When their operational parameters worsen, and the stress starts showing in the financial numbers, a lot of businesses get a tad creative with their accounts so that investors don't take to their heels.
Can this creativity be detected through analysing the financial results that are released? Not with certainty, but as a probability, yes. What we have here is a probabilistic score that measures a company's resemblance to other companies where the accounting has been creative.
We have developed the Modified C-score which indicates the probability of financial manipulations based on a quantitative method. We did that by modifying James Montier's C-score using his 6 basic checks and further improving it by adding our own 3 points. You will find the score on our stock pages, under the Essential checks tab.

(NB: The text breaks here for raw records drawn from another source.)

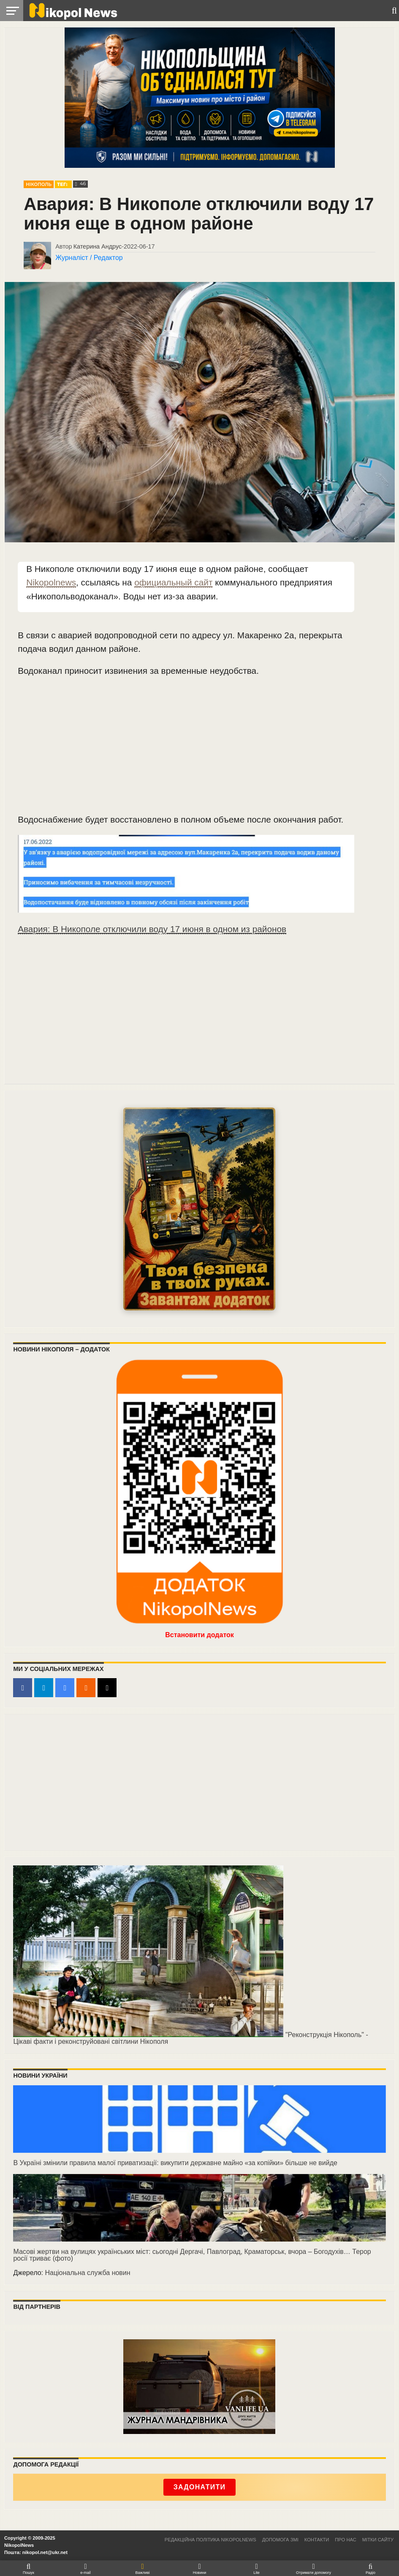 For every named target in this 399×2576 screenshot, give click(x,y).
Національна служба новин (87, 2272)
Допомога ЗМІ (280, 2539)
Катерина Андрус (97, 246)
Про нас (345, 2539)
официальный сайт (173, 582)
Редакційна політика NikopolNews (210, 2539)
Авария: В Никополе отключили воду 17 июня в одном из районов (152, 929)
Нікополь (39, 184)
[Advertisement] (186, 749)
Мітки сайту (378, 2539)
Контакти (316, 2539)
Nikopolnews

We give a score to a company based on these nine points by giving them zero or one for each point based on qualification. The higher a C-score, the higher the probability of financial manipulation.
James Montier's C-score
Montier's C-Score is made up of six red signals. These are scored in a simple way, with a 1 for yes and a 0 for no.

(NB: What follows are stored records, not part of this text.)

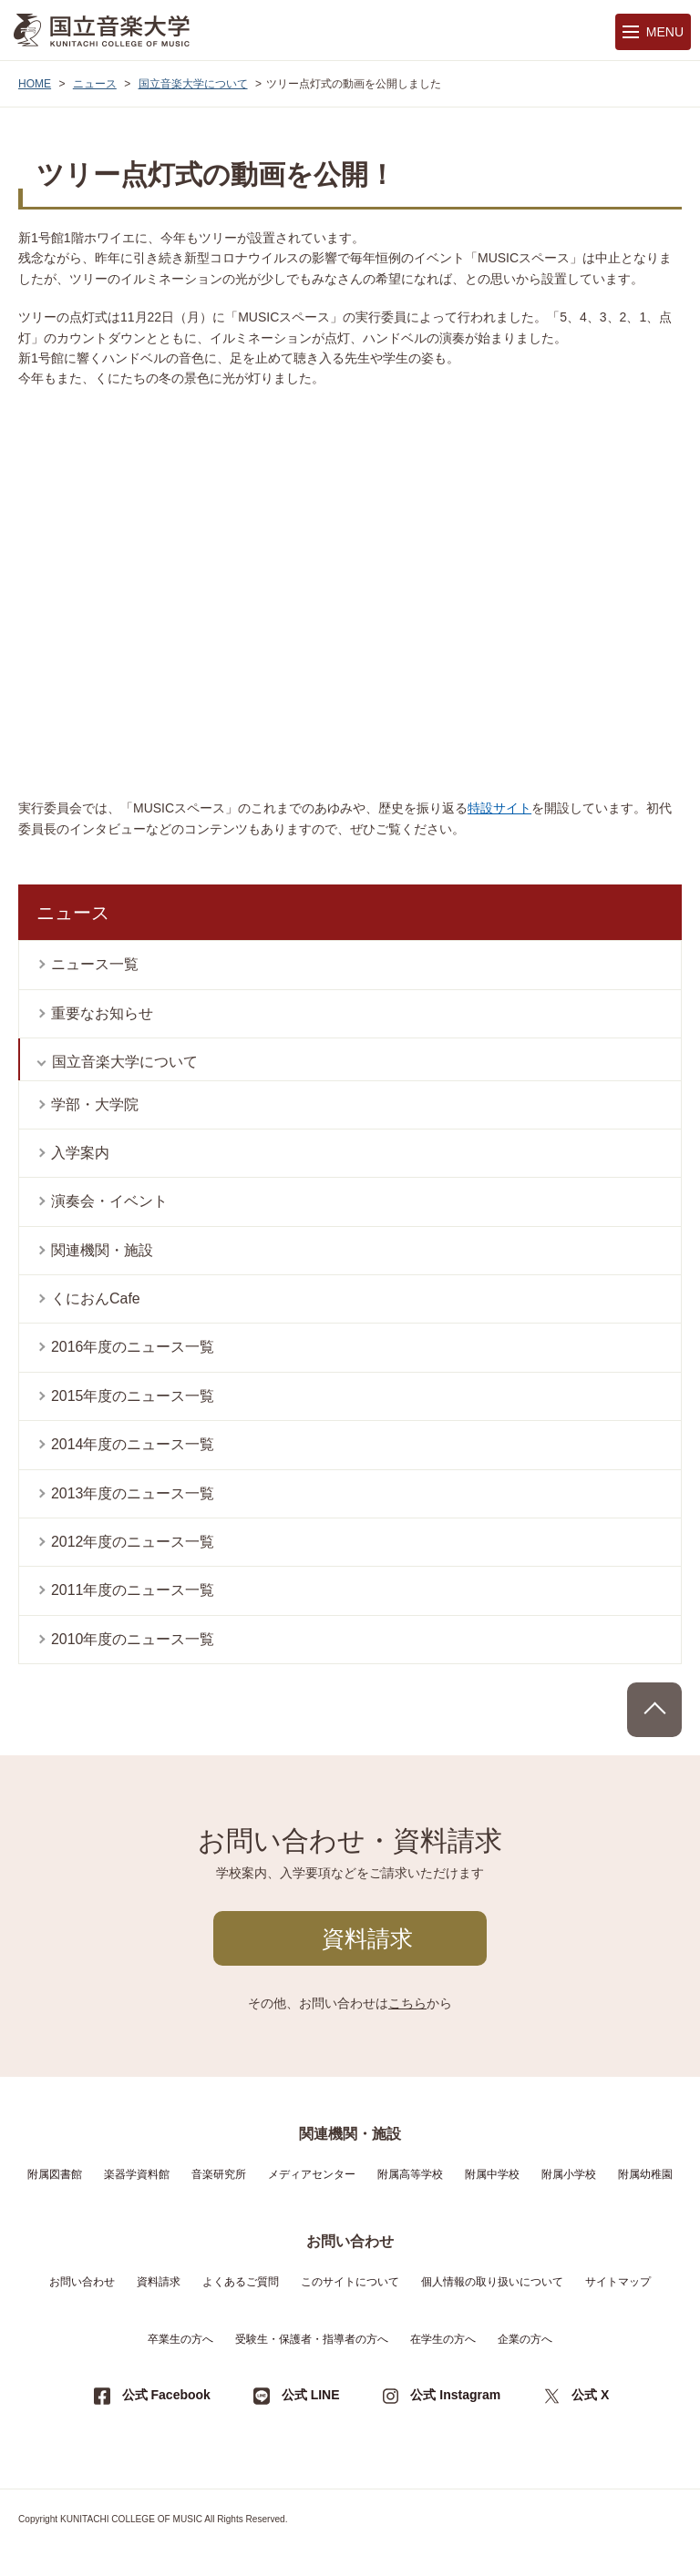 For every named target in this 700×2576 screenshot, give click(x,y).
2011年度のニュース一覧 (133, 1590)
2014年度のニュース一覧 (133, 1444)
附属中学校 (492, 2174)
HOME (34, 83)
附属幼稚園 (645, 2174)
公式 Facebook (166, 2394)
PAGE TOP (654, 1709)
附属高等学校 (410, 2174)
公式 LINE (311, 2394)
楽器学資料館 (137, 2174)
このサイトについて (350, 2281)
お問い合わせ (82, 2281)
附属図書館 (54, 2174)
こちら (407, 2003)
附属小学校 (568, 2174)
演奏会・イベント (109, 1201)
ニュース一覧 (95, 964)
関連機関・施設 (102, 1250)
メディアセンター (311, 2174)
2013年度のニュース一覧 (133, 1493)
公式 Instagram (455, 2394)
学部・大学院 (95, 1104)
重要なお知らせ (102, 1013)
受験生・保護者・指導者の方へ (311, 2339)
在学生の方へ (443, 2339)
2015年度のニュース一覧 (133, 1396)
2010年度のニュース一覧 (133, 1639)
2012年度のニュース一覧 (133, 1541)
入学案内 (80, 1152)
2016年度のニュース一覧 (133, 1346)
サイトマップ (618, 2281)
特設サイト (499, 808)
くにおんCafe (95, 1298)
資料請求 (367, 1938)
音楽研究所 (218, 2174)
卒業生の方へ (180, 2339)
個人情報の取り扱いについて (492, 2281)
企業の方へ (525, 2339)
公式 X (590, 2394)
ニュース (95, 83)
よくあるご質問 (240, 2281)
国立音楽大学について (193, 83)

These are then totalled to give a final C-score ranging from 0 (no evidence of earnings manipulation) to 6.
The individual tests are:
- Is there a growing divergence between net income and operating cash-flow? This is based on the simple observation that earnings can be inflated, but cash flows are hard to manipulate.
- Are Days Sales Outstanding (DSO) increasing? When a company stuffs the dealer pipeline, this number increases.

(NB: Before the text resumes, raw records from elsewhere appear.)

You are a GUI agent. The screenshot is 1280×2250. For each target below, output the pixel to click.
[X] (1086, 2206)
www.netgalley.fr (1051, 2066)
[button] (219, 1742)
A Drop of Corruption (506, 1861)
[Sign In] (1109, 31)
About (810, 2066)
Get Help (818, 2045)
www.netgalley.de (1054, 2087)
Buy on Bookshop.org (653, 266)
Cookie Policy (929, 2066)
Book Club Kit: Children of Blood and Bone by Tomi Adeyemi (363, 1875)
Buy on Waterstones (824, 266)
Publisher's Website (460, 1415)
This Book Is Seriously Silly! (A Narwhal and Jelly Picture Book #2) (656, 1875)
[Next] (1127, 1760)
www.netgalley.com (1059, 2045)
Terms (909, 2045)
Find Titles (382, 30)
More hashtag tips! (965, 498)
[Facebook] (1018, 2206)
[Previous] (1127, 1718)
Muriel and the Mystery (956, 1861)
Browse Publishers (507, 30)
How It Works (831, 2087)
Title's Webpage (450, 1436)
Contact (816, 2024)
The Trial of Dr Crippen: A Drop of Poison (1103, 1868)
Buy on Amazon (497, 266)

- Are days sales of inventory (DSI) increasing? This is a sign of slowing sales.
- Are other current assets increasing vs revenues? Since managements know that DSO and/or DSI can be closely watched, they may use this to hide something.
- Are there declines in depreciation relative to gross property plant and equipment? Companies may alter their estimate of useful asset life to enhance reported earnings.
- Is total asset growth high? It has often been observed that high asset growth firms underperform.
Our additional checks: - Are debtors as per cent to revenue increasing? This means that the company is selling more on credit and not realising cash.
- Is asset quality improving or declining? Asset quality is measured as the ratio of non-current assets other than plant, property and equipment to total assets. Which means the company may have high non-productive assets.
- Is accrual ratio high or low? Total accrual is calculated as the change in working capital accounts other than cash less depreciation. Accrual ratio gives the difference between the accrual accounting and cash actually made out of it. A high ratio means that there is a high difference between the cash realised and earnings reported.